*ABOUT THIS EXERCISE*
Keep only the lines of the material below that contain the word "otpadom". Copy those lines.

§

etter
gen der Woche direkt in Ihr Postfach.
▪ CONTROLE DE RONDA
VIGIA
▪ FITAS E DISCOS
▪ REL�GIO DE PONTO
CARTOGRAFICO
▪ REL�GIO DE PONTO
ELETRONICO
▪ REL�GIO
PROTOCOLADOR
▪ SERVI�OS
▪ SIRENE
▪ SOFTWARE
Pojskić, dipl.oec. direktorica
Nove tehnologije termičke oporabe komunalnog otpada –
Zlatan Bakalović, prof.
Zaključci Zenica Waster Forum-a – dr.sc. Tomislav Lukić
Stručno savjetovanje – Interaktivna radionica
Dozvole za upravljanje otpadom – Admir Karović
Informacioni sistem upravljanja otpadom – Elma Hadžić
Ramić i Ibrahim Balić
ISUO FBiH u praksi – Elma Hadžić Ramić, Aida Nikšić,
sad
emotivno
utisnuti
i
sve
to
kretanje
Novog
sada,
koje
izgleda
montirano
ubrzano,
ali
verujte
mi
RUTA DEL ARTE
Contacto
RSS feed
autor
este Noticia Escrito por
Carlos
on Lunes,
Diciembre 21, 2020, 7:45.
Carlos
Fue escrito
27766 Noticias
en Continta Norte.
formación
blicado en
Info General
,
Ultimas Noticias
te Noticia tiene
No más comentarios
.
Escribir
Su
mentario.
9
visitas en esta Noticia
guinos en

§

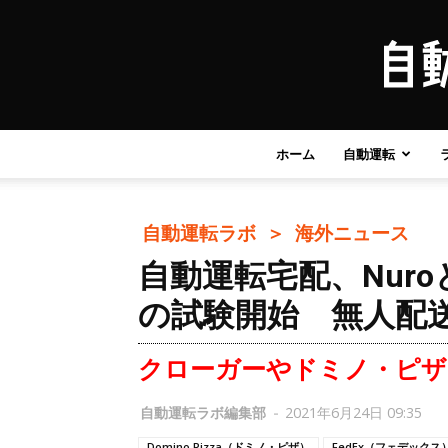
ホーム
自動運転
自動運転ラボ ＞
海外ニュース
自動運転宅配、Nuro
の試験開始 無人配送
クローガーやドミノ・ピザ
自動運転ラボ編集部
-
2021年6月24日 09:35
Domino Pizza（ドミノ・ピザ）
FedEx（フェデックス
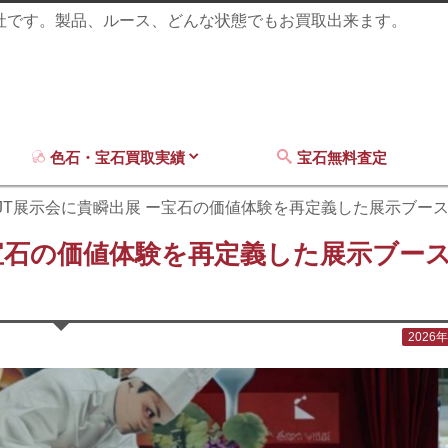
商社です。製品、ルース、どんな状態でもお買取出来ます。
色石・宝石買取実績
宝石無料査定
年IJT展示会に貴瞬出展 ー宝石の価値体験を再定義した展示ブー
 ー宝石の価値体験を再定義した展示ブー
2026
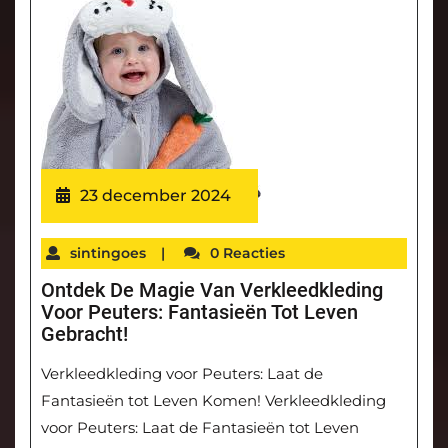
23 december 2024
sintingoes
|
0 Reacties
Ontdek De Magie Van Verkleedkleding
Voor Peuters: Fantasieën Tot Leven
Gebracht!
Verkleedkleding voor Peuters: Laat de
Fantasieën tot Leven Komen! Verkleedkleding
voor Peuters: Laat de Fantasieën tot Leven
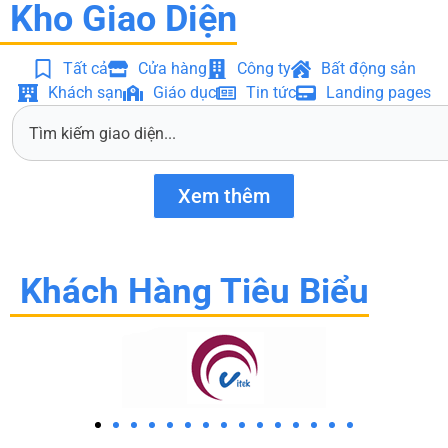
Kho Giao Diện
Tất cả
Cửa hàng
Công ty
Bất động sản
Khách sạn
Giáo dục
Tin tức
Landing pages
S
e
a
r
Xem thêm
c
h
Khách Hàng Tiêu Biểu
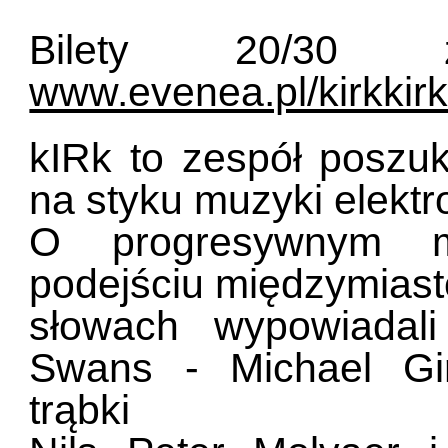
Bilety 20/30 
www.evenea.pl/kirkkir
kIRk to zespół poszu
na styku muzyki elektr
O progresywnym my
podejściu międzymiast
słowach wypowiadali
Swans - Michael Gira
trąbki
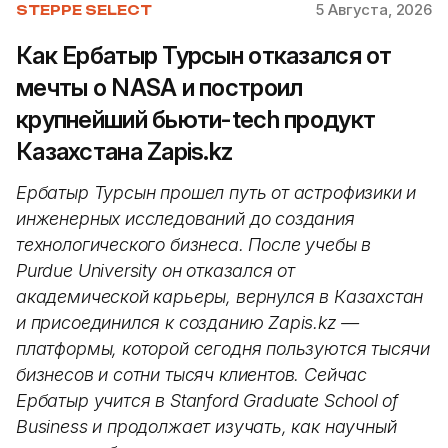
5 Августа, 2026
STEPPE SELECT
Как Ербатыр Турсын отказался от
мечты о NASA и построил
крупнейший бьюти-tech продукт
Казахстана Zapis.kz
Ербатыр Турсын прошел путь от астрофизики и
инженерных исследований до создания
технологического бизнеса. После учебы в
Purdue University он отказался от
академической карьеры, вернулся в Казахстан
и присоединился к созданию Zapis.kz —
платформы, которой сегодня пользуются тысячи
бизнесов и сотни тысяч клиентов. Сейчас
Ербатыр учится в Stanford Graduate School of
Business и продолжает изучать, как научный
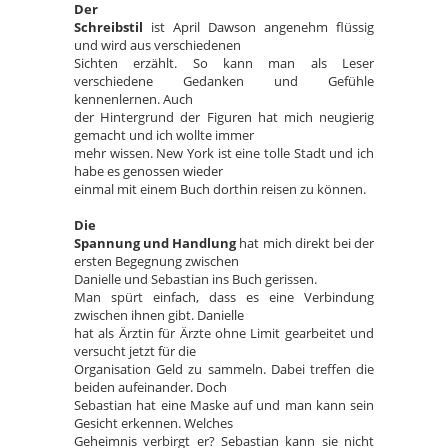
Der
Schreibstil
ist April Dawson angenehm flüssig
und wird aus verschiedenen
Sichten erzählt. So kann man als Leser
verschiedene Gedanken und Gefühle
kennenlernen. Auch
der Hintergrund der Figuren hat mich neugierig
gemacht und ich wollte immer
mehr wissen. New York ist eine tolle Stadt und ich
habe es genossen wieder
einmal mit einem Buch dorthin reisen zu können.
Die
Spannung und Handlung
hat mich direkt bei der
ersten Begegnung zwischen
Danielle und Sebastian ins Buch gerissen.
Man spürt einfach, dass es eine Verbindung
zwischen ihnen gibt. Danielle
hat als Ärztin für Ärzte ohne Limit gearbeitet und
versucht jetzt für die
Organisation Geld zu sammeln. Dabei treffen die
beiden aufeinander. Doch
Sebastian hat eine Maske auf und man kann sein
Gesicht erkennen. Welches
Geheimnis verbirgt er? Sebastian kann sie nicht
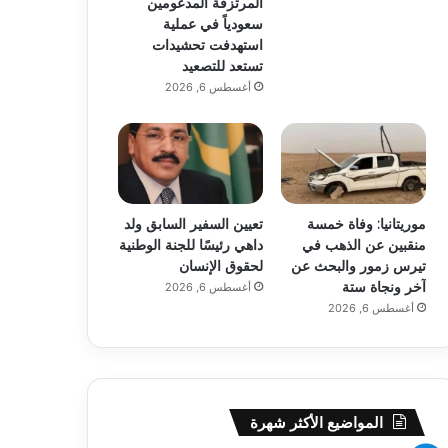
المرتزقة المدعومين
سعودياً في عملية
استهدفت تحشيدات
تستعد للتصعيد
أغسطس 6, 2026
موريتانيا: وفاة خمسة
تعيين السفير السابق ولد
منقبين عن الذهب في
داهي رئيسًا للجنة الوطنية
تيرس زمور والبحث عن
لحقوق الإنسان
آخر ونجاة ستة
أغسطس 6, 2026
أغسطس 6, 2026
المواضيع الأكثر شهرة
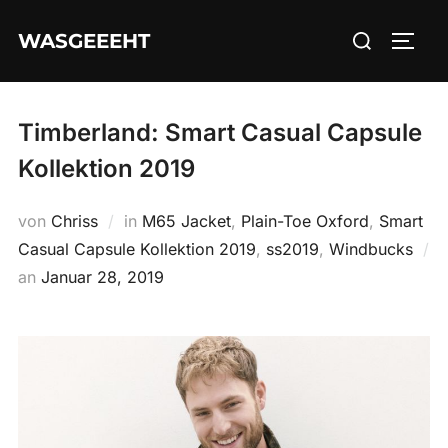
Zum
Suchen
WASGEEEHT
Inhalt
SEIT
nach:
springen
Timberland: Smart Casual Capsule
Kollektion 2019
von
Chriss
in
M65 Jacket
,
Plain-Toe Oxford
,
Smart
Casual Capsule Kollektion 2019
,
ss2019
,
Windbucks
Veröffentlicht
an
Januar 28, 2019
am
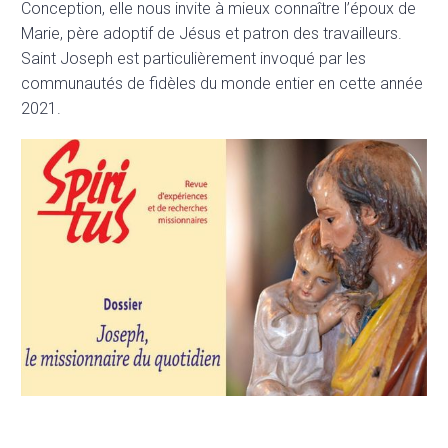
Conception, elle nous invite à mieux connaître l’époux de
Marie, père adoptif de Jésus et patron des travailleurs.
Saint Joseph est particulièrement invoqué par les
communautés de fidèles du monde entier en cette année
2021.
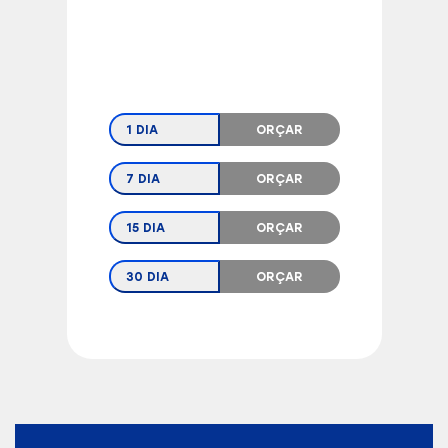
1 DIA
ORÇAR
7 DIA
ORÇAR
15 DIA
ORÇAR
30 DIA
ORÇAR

§

*WRITTEN RESPONSE*
Dozvole za upravljanje otpadom – Admir Karović
Informacioni sistem upravljanja otpadom – Elma Hadžić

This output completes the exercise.